Feeling that debt of love, in verse 11 Paul calls us to wake up, to be ready for the arrival of morning. I love the last bit of that verse, “For salvation is nearer to us now than when we became believers.” That hope and expectation is carried forward in verse 12, “the night is far gone, the day is near.”
Paul tells us to obey and respect governing authorities, Paul reminds us of the debt of love we owe, because the time is right. It’s still dark. Our world is still in night. But we are people who know the daylight is coming. We are people who can wake up and prepare for morning to arrive. It’s time, says verse 12, to take off our pajamas and put on our work clothes. Even in the dark it’s time to get busy paying forward the debt of love we owe. “Let us then lay aside the works of darkness and put on the armor of light.”
How many times have you watched a movie scene where the hero has dressed for late night battle? He slips into body armor. He holsters a pistol. He snaps on an ammo belt. He tucks a knife in a scabbard on his thigh. He pulls on leather gloves. He jacks the action on a massive rifle and slings it over his back. He slides night vision goggles over his eyes. The whole outfit is jet black. Or just imagine Batman putting on his costume.
Picture that dark armor and then picture armor of light. Light seems like nothing. Light doesn’t offer any protection. Light won’t shoot or stab or choke an enemy. Yet light is Christian armor in the night we face. It doesn’t look like much. It’s the armor of quiet and peaceful life, obeying the law. It’s the armor of love for people around us. It’s what Paul means at the beginning of verse 13, “let us live honorably as in the day.”

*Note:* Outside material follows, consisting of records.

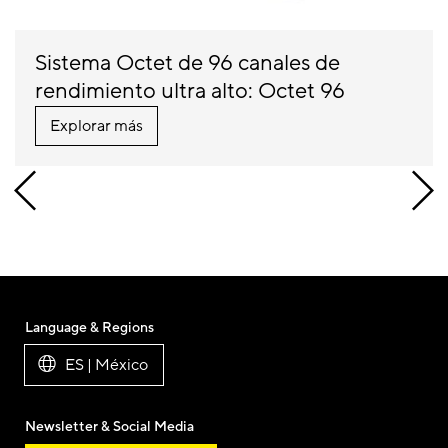
Sistema Octet de 96 canales de
rendimiento ultra alto: Octet 96
Explorar más
Language & Regions
ES | México
Newsletter & Social Media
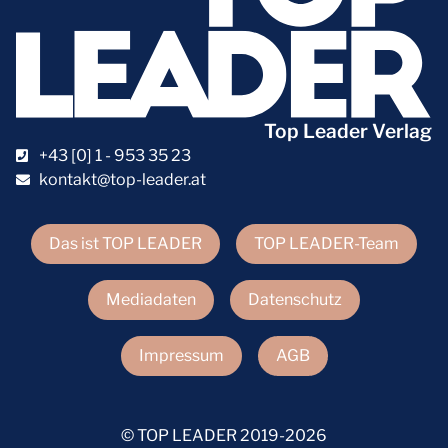
Top Leader Verlag
+43 [0] 1 - 953 35 23
kontakt@top-leader.at
Das ist TOP LEADER
TOP LEADER-Team
Mediadaten
Datenschutz
Impressum
AGB
© TOP LEADER 2019-2026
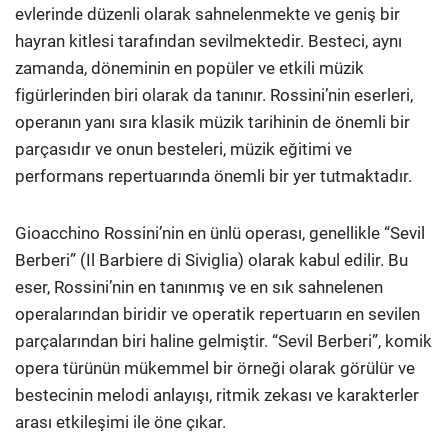
evlerinde düzenli olarak sahnelenmekte ve geniş bir
hayran kitlesi tarafından sevilmektedir. Besteci, aynı
zamanda, döneminin en popüler ve etkili müzik
figürlerinden biri olarak da tanınır. Rossini’nin eserleri,
operanın yanı sıra klasik müzik tarihinin de önemli bir
parçasıdır ve onun besteleri, müzik eğitimi ve
performans repertuarında önemli bir yer tutmaktadır.
Gioacchino Rossini’nin en ünlü operası, genellikle “Sevil
Berberi” (Il Barbiere di Siviglia) olarak kabul edilir. Bu
eser, Rossini’nin en tanınmış ve en sık sahnelenen
operalarından biridir ve operatik repertuarın en sevilen
parçalarından biri haline gelmiştir. “Sevil Berberi”, komik
opera türünün mükemmel bir örneği olarak görülür ve
bestecinin melodi anlayışı, ritmik zekası ve karakterler
arası etkileşimi ile öne çıkar.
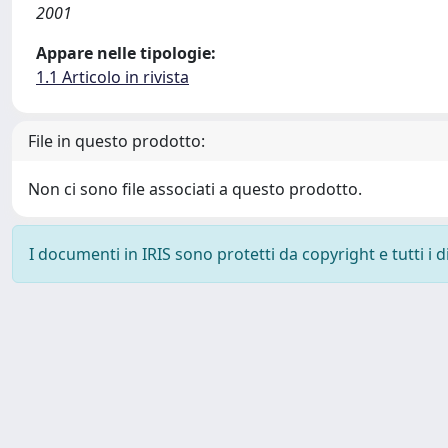
2001
Appare nelle tipologie:
1.1 Articolo in rivista
File in questo prodotto:
Non ci sono file associati a questo prodotto.
I documenti in IRIS sono protetti da copyright e tutti i di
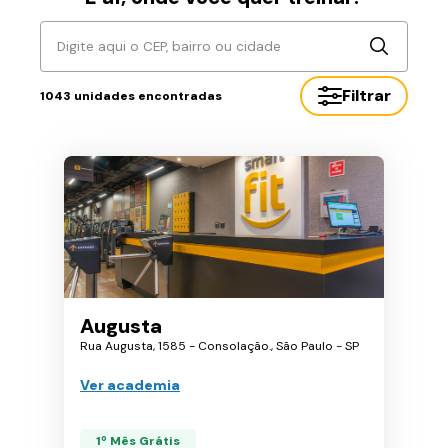
Digite aqui o CEP, bairro ou cidade
Filtrar
1043
unidades encontradas
Augusta
Rua Augusta, 1585 - Consolação., São Paulo - SP
Ver academia
1º Mês Grátis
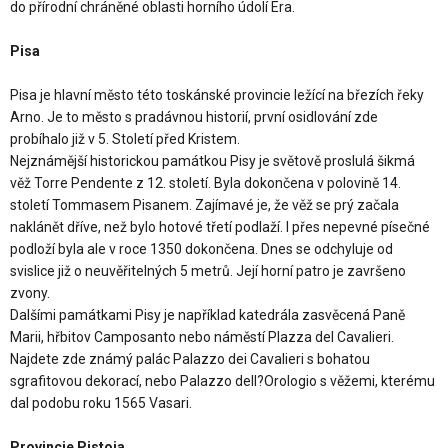
do přírodní chráněné oblasti horního údolí Era.
Pisa
Pisa je hlavní město této toskánské provincie ležící na březích řeky
Arno. Je to město s pradávnou historií, první osidlování zde
probíhalo již v 5. Století před Kristem.
Nejznámější historickou památkou Pisy je světově proslulá šikmá
věž Torre Pendente z 12. století. Byla dokončena v polovině 14.
století Tommasem Pisanem. Zajímavé je, že věž se prý začala
naklánět dříve, než bylo hotové třetí podlaží. I přes nepevné písečné
podloží byla ale v roce 1350 dokončena. Dnes se odchyluje od
svislice již o neuvěřitelných 5 metrů. Její horní patro je završeno
zvony.
Dalšími památkami Pisy je například katedrála zasvěcená Paně
Marii, hřbitov Camposanto nebo náměstí PIazza del Cavalieri.
Najdete zde známý palác Palazzo dei Cavalieri s bohatou
sgrafitovou dekorací, nebo Palazzo dell?Orologio s věžemi, kterému
dal podobu roku 1565 Vasari.
Provincie Pistoia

You have to shake off the effects of sleep. Wipe the gunk from your eyes. Stretch your cramped legs. Forget that bad dream. Get your mind clear and ready for the day. Spiritually that means shaking off the things that cloud our hearts and minds, things like those listed in verse 13, reveling and drunkenness, debauchery and licentiousness, quarreling and jealousy. People waking up in Jesus Christ don’t want to do those things anymore. They leave them behind with all the rest of the darkness.
The works of darkness are rebellion, rebellion against the people around us, rebellion against authority, rebellion against God. To wake up is to quit rebelling, to submit to what is true and good, to submit to the law, especially and above all to God’s law, the law of love.
We’re all thinking, “What about those times when we need to rebel? What about those bad authorities we must resist? We can’t always do what we’re told or else darkness and evil will win”. Didn’t someone need to resist Hitler? Didn’t we need to take down Saddam Hussein? Isn’t the quote attributed to Edmund Burke right when it says, “All that is necessary for the triumph of evil is for good men to do nothing.”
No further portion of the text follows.